Maarten Baas: Carapace

A hard metal skin protects the soft body of Maarten Baas’ newest furniture series, that borrows organic forms from nature and 1950s refrigerators.

Maarten Baas, Carapace
Dutch designer Maarten Baas presents his latest collection Carapace at Carpenters Workshop Gallery’s recently opened New York space.
Carapace is a scientific term for a protective, decorative or camouflaging shell found on the back of animals such as beetles and turtles. This idea of creating a “hard skin” to protect the soft body is a key inspiration for this Maarten Baas’ newest series.
Maarten Baas, Carapace
Maarten Baas, Carapace

Starting off in admiration of the 1950s refrigerator, this led him to the study of these curved, organic forms found in nature. The designer has created a series of furniture encompassed by a patchwork of bronze plating, dot-welded, piece-by-piece, to form the skin of the furniture, acting as a protective shield, similar to a turtle shell.

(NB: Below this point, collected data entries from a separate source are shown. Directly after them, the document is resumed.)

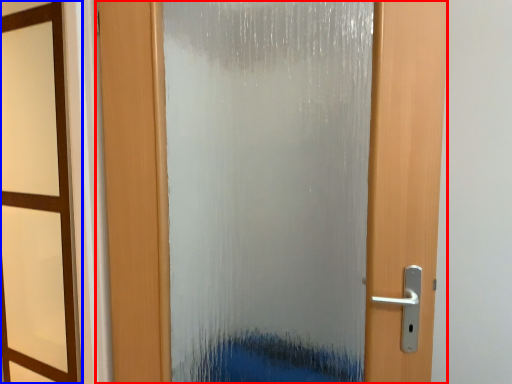 Question: Which point is closer to the camera, door (highlighted by a red box) or window frame (highlighted by a blue box)?

Choices:
 (A) door
 (B) window frame

Answer: (B) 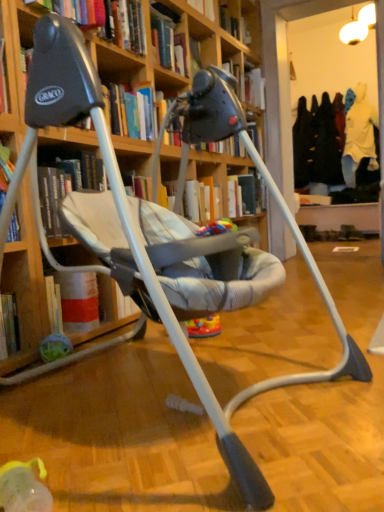 The height and width of the screenshot is (512, 384). In order to click on free space below wooden bookcase at center (from a real-world perspective) in this screenshot , I will do `click(179, 390)`. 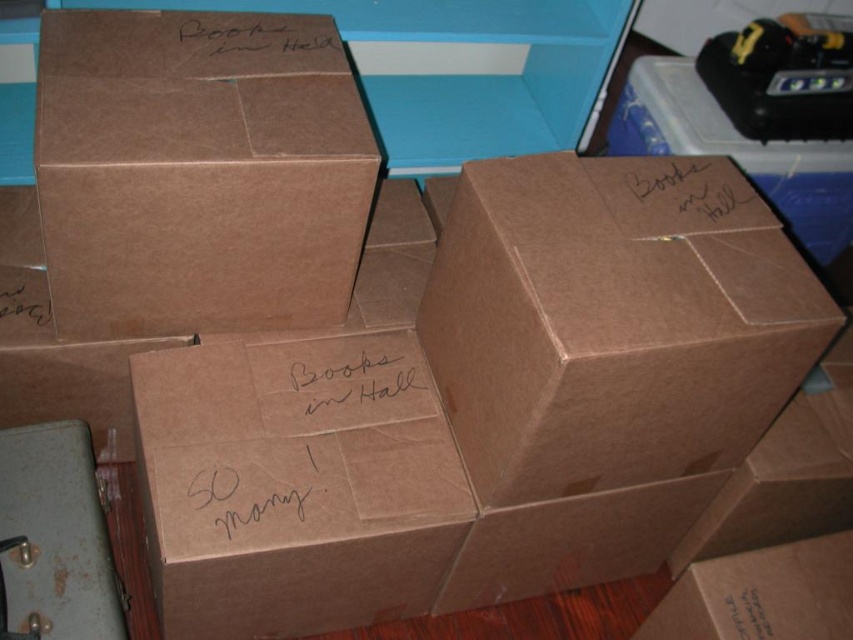 You are a delivery person trying to place a new label between the handwritten brown paper at upper right and the black paper at upper center. The label is 10 inches long. Can you fit it between them without overlapping?

The distance between the handwritten brown paper at upper right and the black paper at upper center is 22.79 inches. Since the label is only 10 inches long, there is enough space to place it between them without overlapping.

You are organizing a storage area and need to place a new item on top of the existing items. Which object, the matte brown cardboard box at center or the black paper at lower left, should you place the new item on to ensure it is supported properly?

The matte brown cardboard box at center is positioned under black paper at lower left, so placing the new item on the black paper at lower left may not provide proper support since it is above the sturdy box. The matte brown cardboard box at center would be a better choice for support.

Consider the image. You are organizing a storage area and need to place a new box on the shelf. You see the black paper at upper center and the matte brown cardboard box at center. Which object is closer to you, and can you place the new box behind the closer one without moving it?

The black paper at upper center is closer to you than the matte brown cardboard box at center. Since the new box needs to be placed behind the closer object, you cannot place it behind the black paper at upper center because there is no space behind it as it is already the closest object in that area. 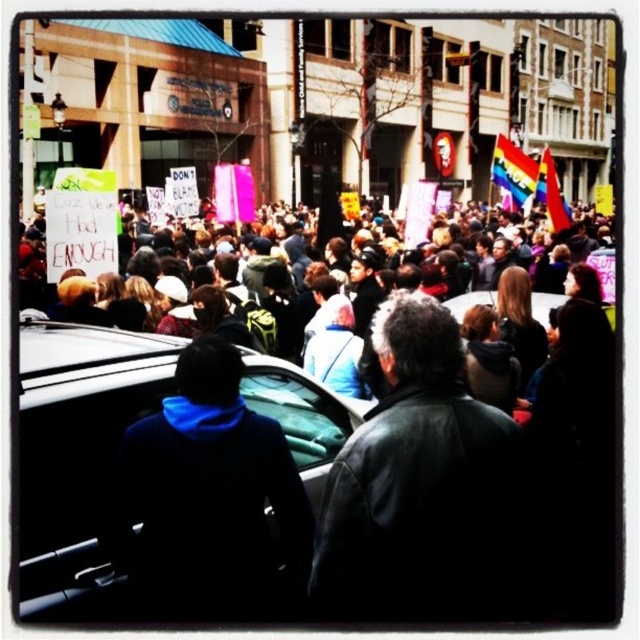 You are a photographer positioned at the edge of the protest crowd. You need to capture a photo that includes both the black matte car at center and the black leather jacket at center. Given that your camera has a fixed focal length, which object should you position closer to the center of the frame to ensure both are fully visible without cropping?

Since the black matte car at center is wider than the black leather jacket at center, you should position the black leather jacket at center closer to the center of the frame. This way, the wider car can occupy more space while still keeping both objects within the frame.

You are a delivery driver who needs to park your car at the black matte car at center. The parking space is 30 meters long. Can you safely park your car there?

The black matte car at center is 28.44 meters away from the camera, so yes, the parking space is long enough to accommodate the car since 28.44 meters is less than 30 meters.

You are a protest organizer trying to ensure safety during the event. You notice two individuals at coordinates point (x=449, y=269). Based on their distance, can you estimate if they are within a safe social distancing range of 2 meters?

The two individuals at point (x=449, y=269) are 68.01 meters apart, which is well beyond the 2 meter safe social distancing requirement. They are not in close proximity to each other.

The designer says, “I feel it’s important to have a hard layer under which something good and fruitful can bloom up. The works explore the feeling of vulnerability up against the desire for development in the environment.” Carapace reflects the idea of the protective in harmony with the beautiful. It is represented by the hard metal exterior, consequently conveying the evolution of the very fine interior where treasure can hide.